- **WHAT THIS TASK INVOLVES**
In the material below, list every line carrying the string "tamat".

- **DATA**
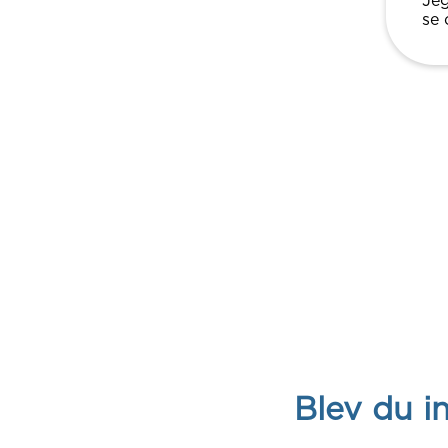
Jeg
se 
Blev du i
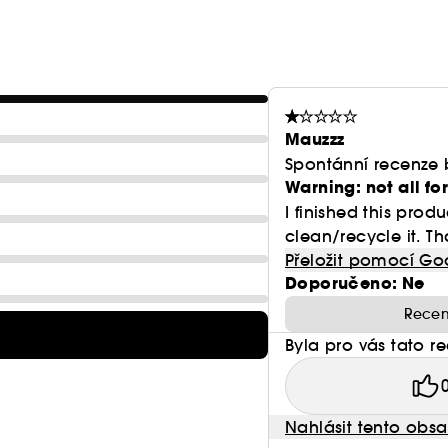
Mauzzz
Spontánní recenze 
Warning: not all f
I finished this pro
clean/recycle it. Th
Přeložit pomocí Go
Doporučeno: Ne
Recen
Byla pro vás tato r
Nahlásit tento obs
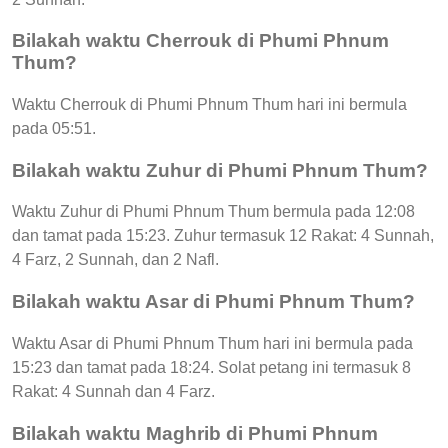
Bilakah waktu Cherrouk di Phumi Phnum
Thum?
Waktu Cherrouk di Phumi Phnum Thum hari ini bermula
pada 05:51.
Bilakah waktu Zuhur di Phumi Phnum Thum?
Waktu Zuhur di Phumi Phnum Thum bermula pada 12:08
dan tamat pada 15:23. Zuhur termasuk 12 Rakat: 4 Sunnah,
4 Farz, 2 Sunnah, dan 2 Nafl.
Bilakah waktu Asar di Phumi Phnum Thum?
Waktu Asar di Phumi Phnum Thum hari ini bermula pada
15:23 dan tamat pada 18:24. Solat petang ini termasuk 8
Rakat: 4 Sunnah dan 4 Farz.
Bilakah waktu Maghrib di Phumi Phnum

- **EXERCISE RESULT**
dan tamat pada 15:23. Zuhur termasuk 12 Rakat: 4 Sunnah,
15:23 dan tamat pada 18:24. Solat petang ini termasuk 8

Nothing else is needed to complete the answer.